RECORDS FOR PROCESSING |
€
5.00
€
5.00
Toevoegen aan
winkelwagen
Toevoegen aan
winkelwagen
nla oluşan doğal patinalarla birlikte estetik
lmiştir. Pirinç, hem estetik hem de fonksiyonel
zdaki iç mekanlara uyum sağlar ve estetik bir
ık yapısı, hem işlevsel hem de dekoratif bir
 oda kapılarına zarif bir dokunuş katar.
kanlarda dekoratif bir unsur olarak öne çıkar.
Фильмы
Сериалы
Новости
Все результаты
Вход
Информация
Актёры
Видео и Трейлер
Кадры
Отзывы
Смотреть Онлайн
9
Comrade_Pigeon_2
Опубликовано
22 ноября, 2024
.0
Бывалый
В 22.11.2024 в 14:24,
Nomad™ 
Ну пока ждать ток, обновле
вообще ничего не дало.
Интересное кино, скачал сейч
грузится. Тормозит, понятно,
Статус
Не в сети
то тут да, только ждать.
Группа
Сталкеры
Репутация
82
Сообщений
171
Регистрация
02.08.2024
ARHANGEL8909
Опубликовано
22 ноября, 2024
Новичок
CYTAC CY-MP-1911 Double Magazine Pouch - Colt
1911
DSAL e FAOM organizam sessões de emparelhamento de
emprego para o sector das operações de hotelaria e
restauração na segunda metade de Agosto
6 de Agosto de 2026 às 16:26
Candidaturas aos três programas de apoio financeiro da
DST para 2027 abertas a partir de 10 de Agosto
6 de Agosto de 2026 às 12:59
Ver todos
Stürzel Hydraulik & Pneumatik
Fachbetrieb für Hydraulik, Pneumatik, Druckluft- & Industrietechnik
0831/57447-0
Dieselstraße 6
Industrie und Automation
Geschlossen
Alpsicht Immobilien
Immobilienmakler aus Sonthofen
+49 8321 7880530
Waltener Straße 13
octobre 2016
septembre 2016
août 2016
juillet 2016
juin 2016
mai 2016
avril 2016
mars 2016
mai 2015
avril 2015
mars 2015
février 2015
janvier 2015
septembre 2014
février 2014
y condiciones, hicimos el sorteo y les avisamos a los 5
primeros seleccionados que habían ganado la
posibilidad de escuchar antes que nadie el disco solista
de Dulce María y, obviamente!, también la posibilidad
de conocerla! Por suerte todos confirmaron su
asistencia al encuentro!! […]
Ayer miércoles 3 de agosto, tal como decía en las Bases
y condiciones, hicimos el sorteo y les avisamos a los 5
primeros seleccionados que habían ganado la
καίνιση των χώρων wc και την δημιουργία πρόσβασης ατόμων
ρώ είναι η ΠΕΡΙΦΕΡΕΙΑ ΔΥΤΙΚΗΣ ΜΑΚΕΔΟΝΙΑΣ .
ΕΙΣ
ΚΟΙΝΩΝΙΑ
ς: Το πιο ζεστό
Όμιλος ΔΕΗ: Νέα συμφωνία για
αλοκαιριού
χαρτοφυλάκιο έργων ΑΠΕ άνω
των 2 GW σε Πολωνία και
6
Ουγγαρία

WORK ITEM | In full and word for word, write out the data above.

RESULT FOR THIS EXERCISE |
€
5.00
€
5.00
Toevoegen aan
winkelwagen
Toevoegen aan
winkelwagen
nla oluşan doğal patinalarla birlikte estetik
lmiştir. Pirinç, hem estetik hem de fonksiyonel
zdaki iç mekanlara uyum sağlar ve estetik bir
ık yapısı, hem işlevsel hem de dekoratif bir
 oda kapılarına zarif bir dokunuş katar.
kanlarda dekoratif bir unsur olarak öne çıkar.
Фильмы
Сериалы
Новости
Все результаты
Вход
Информация
Актёры
Видео и Трейлер
Кадры
Отзывы
Смотреть Онлайн
9
Comrade_Pigeon_2
Опубликовано
22 ноября, 2024
.0
Бывалый
В 22.11.2024 в 14:24,
Nomad™ 
Ну пока ждать ток, обновле
вообще ничего не дало.
Интересное кино, скачал сейч
грузится. Тормозит, понятно,
Статус
Не в сети
то тут да, только ждать.
Группа
Сталкеры
Репутация
82
Сообщений
171
Регистрация
02.08.2024
ARHANGEL8909
Опубликовано
22 ноября, 2024
Новичок
CYTAC CY-MP-1911 Double Magazine Pouch - Colt
1911
DSAL e FAOM organizam sessões de emparelhamento de
emprego para o sector das operações de hotelaria e
restauração na segunda metade de Agosto
6 de Agosto de 2026 às 16:26
Candidaturas aos três programas de apoio financeiro da
DST para 2027 abertas a partir de 10 de Agosto
6 de Agosto de 2026 às 12:59
Ver todos
Stürzel Hydraulik & Pneumatik
Fachbetrieb für Hydraulik, Pneumatik, Druckluft- & Industrietechnik
0831/57447-0
Dieselstraße 6
Industrie und Automation
Geschlossen
Alpsicht Immobilien
Immobilienmakler aus Sonthofen
+49 8321 7880530
Waltener Straße 13
octobre 2016
septembre 2016
août 2016
juillet 2016
juin 2016
mai 2016
avril 2016
mars 2016
mai 2015
avril 2015
mars 2015
février 2015
janvier 2015
septembre 2014
février 2014
y condiciones, hicimos el sorteo y les avisamos a los 5
primeros seleccionados que habían ganado la
posibilidad de escuchar antes que nadie el disco solista
de Dulce María y, obviamente!, también la posibilidad
de conocerla! Por suerte todos confirmaron su
asistencia al encuentro!! […]
Ayer miércoles 3 de agosto, tal como decía en las Bases
y condiciones, hicimos el sorteo y les avisamos a los 5
primeros seleccionados que habían ganado la
καίνιση των χώρων wc και την δημιουργία πρόσβασης ατόμων
ρώ είναι η ΠΕΡΙΦΕΡΕΙΑ ΔΥΤΙΚΗΣ ΜΑΚΕΔΟΝΙΑΣ .
ΕΙΣ
ΚΟΙΝΩΝΙΑ
ς: Το πιο ζεστό
Όμιλος ΔΕΗ: Νέα συμφωνία για
αλοκαιριού
χαρτοφυλάκιο έργων ΑΠΕ άνω
των 2 GW σε Πολωνία και
6
Ουγγαρία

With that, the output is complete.